-------- DATASET CONTENT
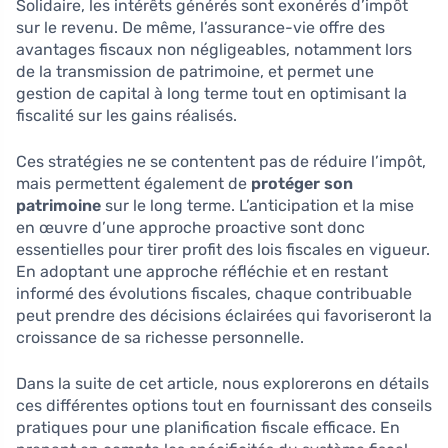
Solidaire, les intérêts générés sont exonérés d’impôt
sur le revenu. De même, l’assurance-vie offre des
avantages fiscaux non négligeables, notamment lors
de la transmission de patrimoine, et permet une
gestion de capital à long terme tout en optimisant la
fiscalité sur les gains réalisés.
Ces stratégies ne se contentent pas de réduire l’impôt,
mais permettent également de
protéger son
patrimoine
sur le long terme. L’anticipation et la mise
en œuvre d’une approche proactive sont donc
essentielles pour tirer profit des lois fiscales en vigueur.
En adoptant une approche réfléchie et en restant
informé des évolutions fiscales, chaque contribuable
peut prendre des décisions éclairées qui favoriseront la
croissance de sa richesse personnelle.
Dans la suite de cet article, nous explorerons en détails
ces différentes options tout en fournissant des conseils
pratiques pour une planification fiscale efficace. En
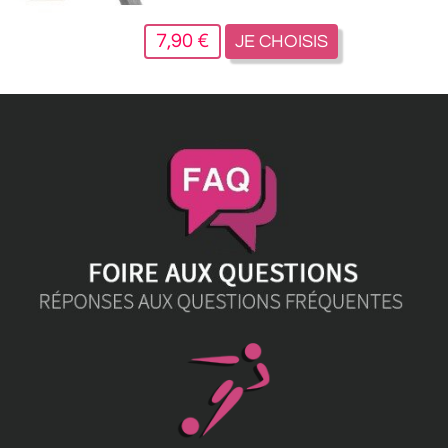
7,90 €
JE CHOISIS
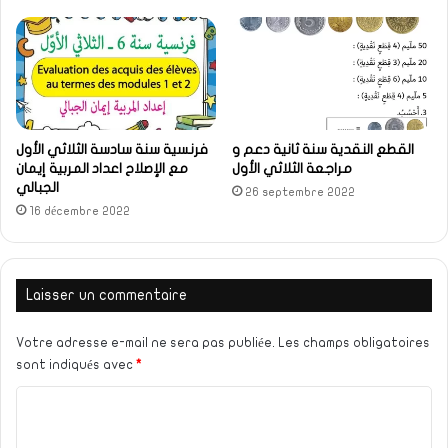
القطع النقدية سنة ثانية دعم و
فرنسية سنة سادسة الثلاثي الأول
مراجعة الثلاثي الأول
مع الإصلاح اعداد المربية إيمان
الجبالي
26 septembre 2022
16 décembre 2022
Laisser un commentaire
Votre adresse e-mail ne sera pas publiée.
Les champs obligatoires
sont indiqués avec
*
C
o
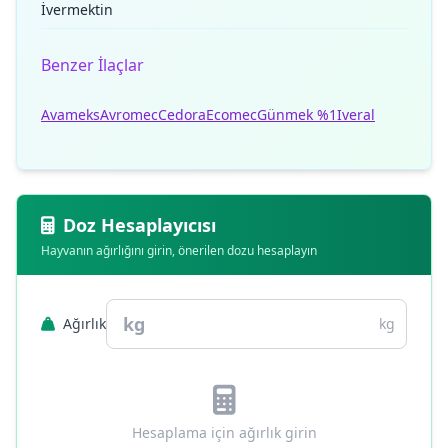
İvermektin
Benzer İlaçlar
Avameks
Avromec
Cedora
Ecomec
Günmek %1
Iveral
Doz Hesaplayıcısı
Hayvanın ağırlığını girin, önerilen dozu hesaplayın
Ağırlık
kg
Hesaplama için ağırlık girin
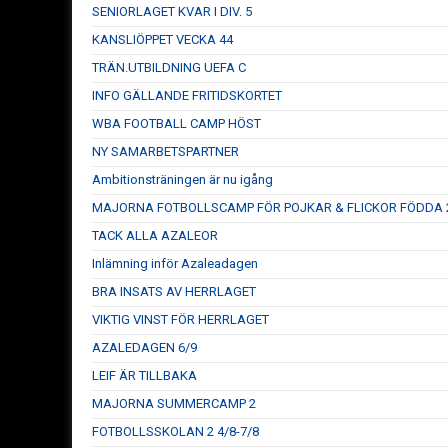
SENIORLAGET KVAR I DIV. 5
KANSLIÖPPET VECKA 44
TRÄN.UTBILDNING UEFA C
INFO GÄLLANDE FRITIDSKORTET
WBA FOOTBALL CAMP HÖST
NY SAMARBETSPARTNER
Ambitionsträningen är nu igång
MAJORNA FOTBOLLSCAMP FÖR POJKAR & FLICKOR FÖDDA 2
TACK ALLA AZALEOR
Inlämning inför Azaleadagen
BRA INSATS AV HERRLAGET
VIKTIG VINST FÖR HERRLAGET
AZALEDAGEN 6/9
LEIF ÄR TILLBAKA
MAJORNA SUMMERCAMP 2
FOTBOLLSSKOLAN 2 4/8-7/8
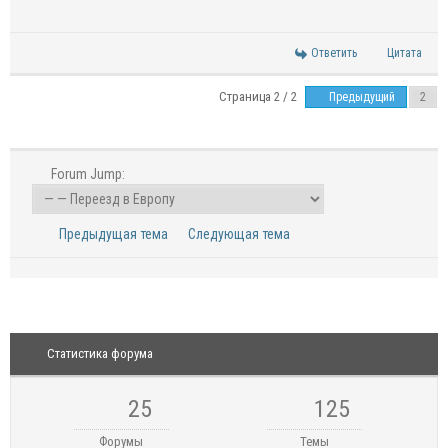
Ответить
Цитата
Страница 2 / 2
Предыдущий
Forum Jump:
Предыдущая тема
Следующая тема
Статистика форума
25
125
Форумы
Темы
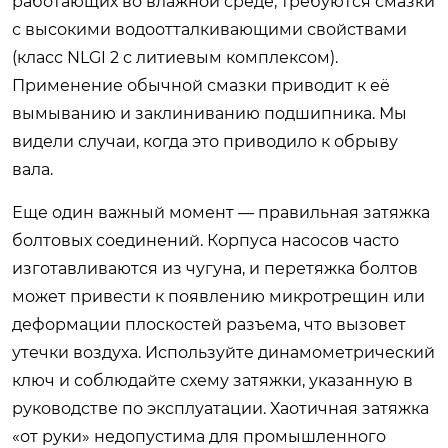
работающих во влажной среде, требуются смазки
с высокими водоотталкивающими свойствами
(класс NLGI 2 с литиевым комплексом).
Применение обычной смазки приводит к её
вымыванию и заклиниванию подшипника. Мы
видели случаи, когда это приводило к обрыву
вала.
Еще один важный момент — правильная затяжка
болтовых соединений. Корпуса насосов часто
изготавливаются из чугуна, и перетяжка болтов
может привести к появлению микротрещин или
деформации плоскостей разъема, что вызовет
утечки воздуха. Используйте динамометрический
ключ и соблюдайте схему затяжки, указанную в
руководстве по эксплуатации. Хаотичная затяжка
«от руки» недопустима для промышленного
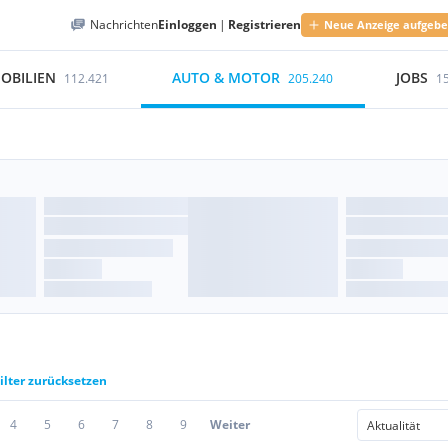
Nachrichten
Einloggen
|
Registrieren
Neue Anzeige aufgeb
OBILIEN
AUTO & MOTOR
JOBS
112.421
205.240
1
ilter zurücksetzen
4
5
6
7
8
9
Weiter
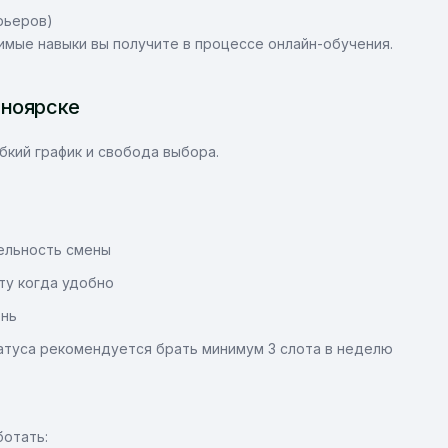
рьеров)
мые навыки вы получите в процессе онлайн-обучения.
сноярске
бкий график и свобода выбора.
тельность смены
ту когда удобно
ень
атуса рекомендуется брать минимум 3 слота в неделю
ботать:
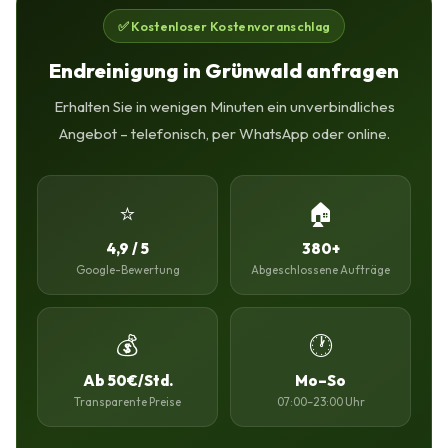
✅ Kostenloser Kostenvoranschlag
Endreinigung in Grünwald anfragen
Erhalten Sie in wenigen Minuten ein unverbindliches
Angebot – telefonisch, per WhatsApp oder online.
⭐
🏠
4,9 / 5
380+
Google-Bewertung
Abgeschlossene Aufträge
💰
🕐
Ab 50€/Std.
Mo–So
Transparente Preise
07:00–23:00 Uhr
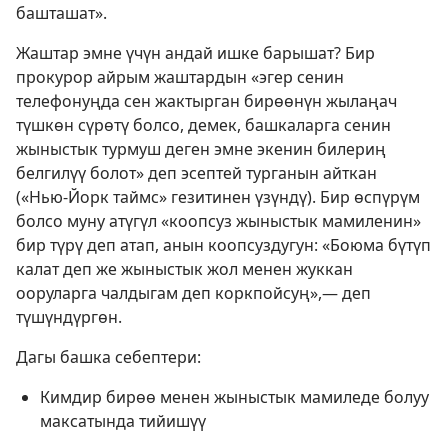
башташат».
Жаштар эмне үчүн андай ишке барышат? Бир
прокурор айрым жаштардын «эгер сенин
телефонуңда сен жактырган бирөөнүн жылаңач
түшкөн сүрөтү болсо, демек, башкаларга сенин
жыныстык турмуш деген эмне экенин билериң
белгилүү болот» деп эсептей турганын айткан
(«Нью-Йорк таймс» гезитинен үзүндү). Бир өспүрүм
болсо муну атүгүл «коопсуз жыныстык мамиленин»
бир түрү деп атап, анын коопсуздугун: «Боюма бүтүп
калат деп же жыныстык жол менен жуккан
ооруларга чалдыгам деп коркпойсуң»,— деп
түшүндүргөн.
Дагы башка себептери:
Кимдир бирөө менен жыныстык мамиледе болуу
максатында тийишүү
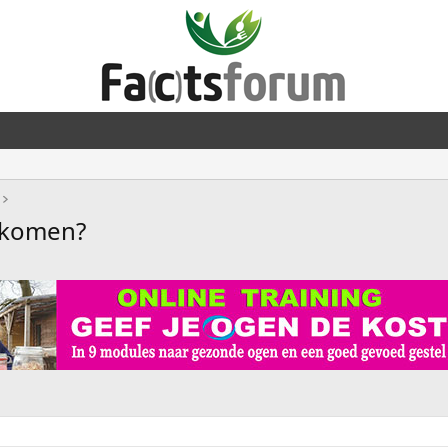
rkomen?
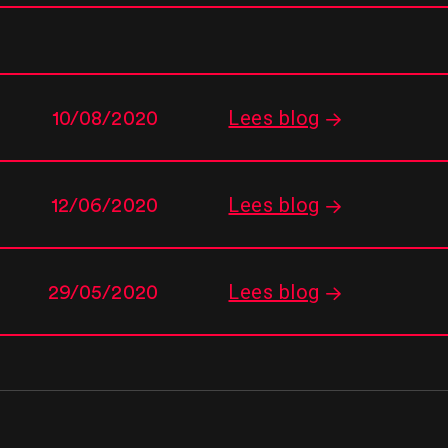
Lees blog
10/08/2020
Lees blog
12/06/2020
Lees blog
29/05/2020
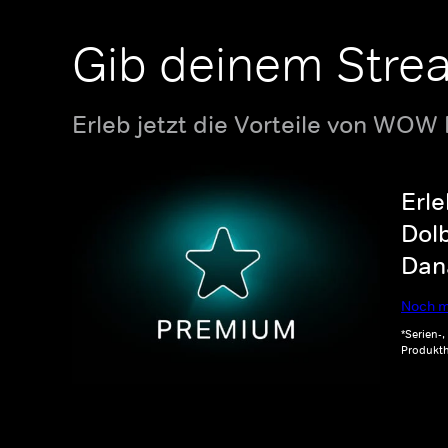
Gib deinem Stre
Erleb jetzt die Vorteile von WOW
Erle
Dolb
Dana
Noch m
*Serien-
Produkth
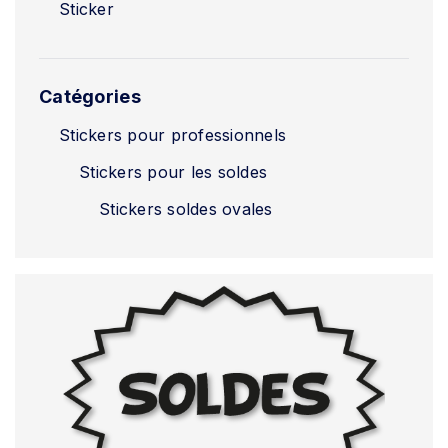
Sticker
Catégories
Stickers pour professionnels
Stickers pour les soldes
Stickers soldes ovales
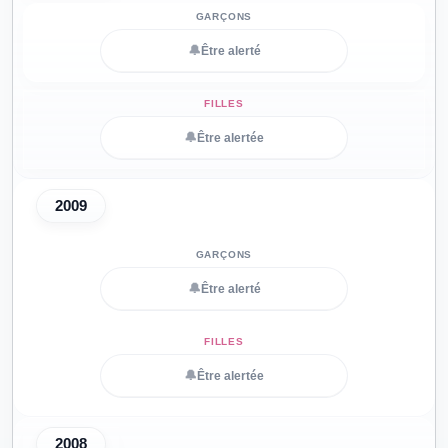
🔔
Être alerté
🔔
Être alertée
2009
🔔
Être alerté
🔔
Être alertée
2008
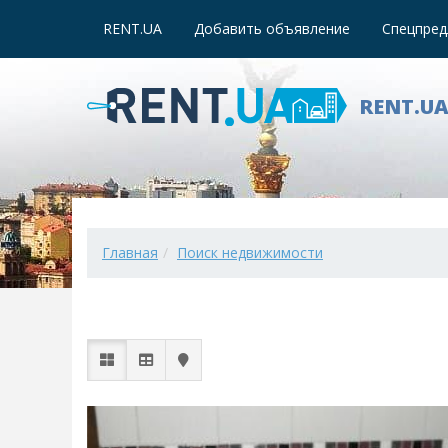
RENT.UA
Добавить объявление
Спецпред
RENT.U
Главная
Поиск недвижимости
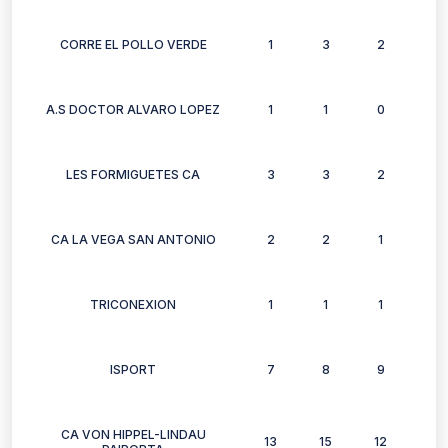
CORRE EL POLLO VERDE
1
3
2
3
A.S DOCTOR ALVARO LOPEZ
1
1
0
0
LES FORMIGUETES CA
3
3
2
2
CA LA VEGA SAN ANTONIO
2
2
1
0
TRICONEXION
1
1
1
0
ISPORT
7
8
9
4
CA VON HIPPEL-LINDAU
13
15
12
21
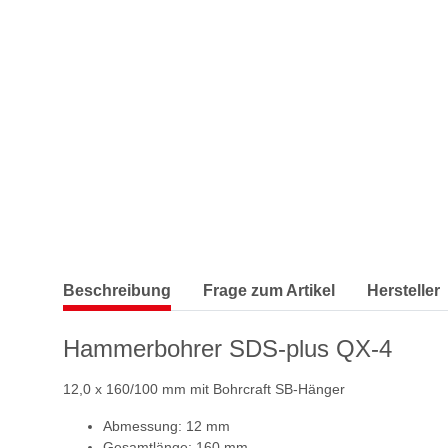
Beschreibung
Frage zum Artikel
Hersteller
Hammerbohrer SDS-plus QX-4
12,0 x 160/100 mm mit Bohrcraft SB-Hänger
Abmessung: 12 mm
Gesamtlänge: 160 mm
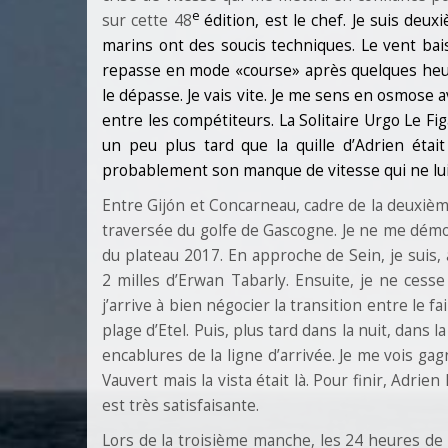
e
sur cette 48
édition, est le chef. Je suis de
marins ont des soucis techniques. Le vent bai
repasse en mode «course» après quelques heur
le dépasse. Je vais vite. Je me sens en osmose
entre les compétiteurs. La Solitaire Urgo Le F
un peu plus tard que la quille d’Adrien étai
probablement son manque de vitesse qui ne lui
Entre Gijón et Concarneau, cadre de la deuxièm
traversée du golfe de Gascogne. Je ne me démobi
du plateau 2017. En approche de Sein, je suis, 
2 milles d’Erwan Tabarly. Ensuite, je ne cesse
j’arrive à bien négocier la transition entre le f
plage d’Etel. Puis, plus tard dans la nuit, dans 
encablures de la ligne d’arrivée. Je me vois g
Vauvert mais la vista était là. Pour finir, Adri
est très satisfaisante.
Lors de la troisième manche, les 24 heures de 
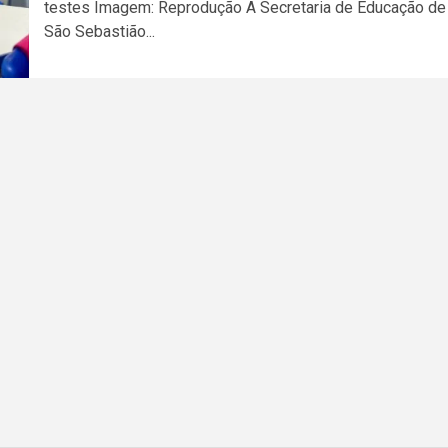
testes Imagem: Reprodução A Secretaria de Educação de
São Sebastião...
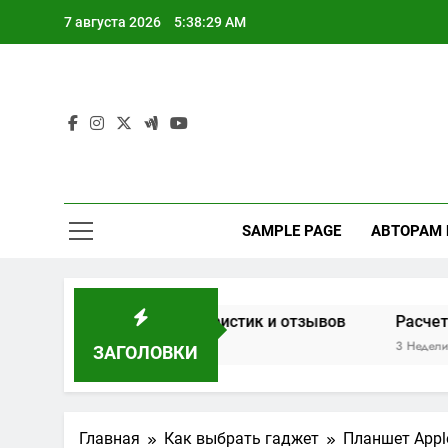
Перейти
7 августа 2026
5:38:30 AM
к
содержимому
SAMPLE PAGE
АВТОРАМ
основе характеристик и отзывов
Расчет мощности д
3 Недели Спустя
ЗАГОЛОВКИ
Главная
Как выбрать гаджет
Планшет Appl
----------------
Exact repeat of the material above: every line from the one with "руководстве по эксплуатации." through the one with "le dépasse. Je", endpoints included, and nothing more. No pictures.

руководстве по эксплуатации. Хаотичная затяжка
«от руки» недопустима для промышленного
Nachrichten
Einloggen
|
Registrieren
Neue Anzeige aufgeb
OBILIEN
AUTO & MOTOR
JOBS
112.421
205.240
1
ilter zurücksetzen
4
5
6
7
8
9
Weiter
рьеров)
мые навыки вы получите в процессе онлайн-обучения.
сноярске
бкий график и свобода выбора.
тельность смены
ту когда удобно
ень
атуса рекомендуется брать минимум 3 слота в неделю
ботать:
✅ Kostenloser Kostenvoranschlag
Endreinigung in Grünwald anfragen
Erhalten Sie in wenigen Minuten ein unverbindliches
Angebot – telefonisch, per WhatsApp oder online.
⭐
🏠
4,9 / 5
380+
Google-Bewertung
Abgeschlossene Aufträge
💰
🕐
Ab 50€/Std.
Mo–So
Transparente Preise
07:00–23:00 Uhr
башташат».
Жаштар эмне үчүн андай ишке барышат? Бир
прокурор айрым жаштардын «эгер сенин
телефонуңда сен жактырган бирөөнүн жылаңач
түшкөн сүрөтү болсо, демек, башкаларга сенин
жыныстык турмуш деген эмне экенин билериң
белгилүү болот» деп эсептей турганын айткан
(«Нью-Йорк таймс» гезитинен үзүндү). Бир өспүрүм
болсо муну атүгүл «коопсуз жыныстык мамиленин»
бир түрү деп атап, анын коопсуздугун: «Боюма бүтүп
калат деп же жыныстык жол менен жуккан
ооруларга чалдыгам деп коркпойсуң»,— деп
түшүндүргөн.
Дагы башка себептери:
Кимдир бирөө менен жыныстык мамиледе болуу
максатында тийишүү
rkomen?
Lees blog
10/08/2020
Lees blog
12/06/2020
Lees blog
29/05/2020
Gib deinem Stre
Erleb jetzt die Vorteile von WOW
Erle
Dolb
Dana
Noch m
*Serien-
Produkth
Sticker
Catégories
Stickers pour professionnels
Stickers pour les soldes
Stickers soldes ovales
🔔
Être alerté
🔔
Être alertée
2009
🔔
Être alerté
🔔
Être alertée
2008
RENT.UA
Добавить объявление
Спецпред
RENT.U
Главная
Поиск недвижимости
CORRE EL POLLO VERDE
1
3
2
3
A.S DOCTOR ALVARO LOPEZ
1
1
0
0
LES FORMIGUETES CA
3
3
2
2
CA LA VEGA SAN ANTONIO
2
2
1
0
TRICONEXION
1
1
1
0
ISPORT
7
8
9
4
CA VON HIPPEL-LINDAU
13
15
12
21
Beschreibung
Frage zum Artikel
Hersteller
Hammerbohrer SDS-plus QX-4
12,0 x 160/100 mm mit Bohrcraft SB-Hänger
Abmessung: 12 mm
Gesamtlänge: 160 mm
e
sur cette 48
édition, est le chef. Je suis de
marins ont des soucis techniques. Le vent bai
repasse en mode «course» après quelques heur
le dépasse. Je vais vite. Je me sens en osmose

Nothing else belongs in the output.